*** Records for this task
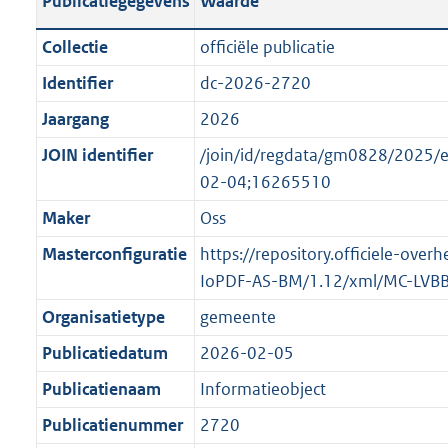
Publicatiegegevens
Waarde
t
l
o
a
i
t
Collectie
officiële publicatie
n
c
t
Identifier
dc-2026-2720
d
a
e
s
Jaargang
2026
t
:
g
i
o
JOIN identifier
/join/id/regdata/gm0828/2025
r
e
n
02-04;16265510
o
i
b
Maker
Oss
o
n
e
t
Masterconfiguratie
https://repository.officiele-over
f
k
t
IoPDF-AS-BM/1.12/xml/MC-LVB
o
e
e
r
n
Organisatietype
gemeente
:
m
d
Publicatiedatum
2026-02-05
1
a
K
Publicatienaam
Informatieobject
a
b
t
Publicatienummer
2720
******
- _Work to be completed_
Your answer must be an exact copy of the data above, minus its pictures.

- _Output of the exercise_
Publicatiegegevens
Waarde
t
l
o
a
i
t
Collectie
officiële publicatie
n
c
t
Identifier
dc-2026-2720
d
a
e
s
Jaargang
2026
t
:
g
i
o
JOIN identifier
/join/id/regdata/gm0828/2025
r
e
n
02-04;16265510
o
i
b
Maker
Oss
o
n
e
t
Masterconfiguratie
https://repository.officiele-over
f
k
t
IoPDF-AS-BM/1.12/xml/MC-LVB
o
e
e
r
n
Organisatietype
gemeente
:
m
d
Publicatiedatum
2026-02-05
1
a
K
Publicatienaam
Informatieobject
a
b
t
Publicatienummer
2720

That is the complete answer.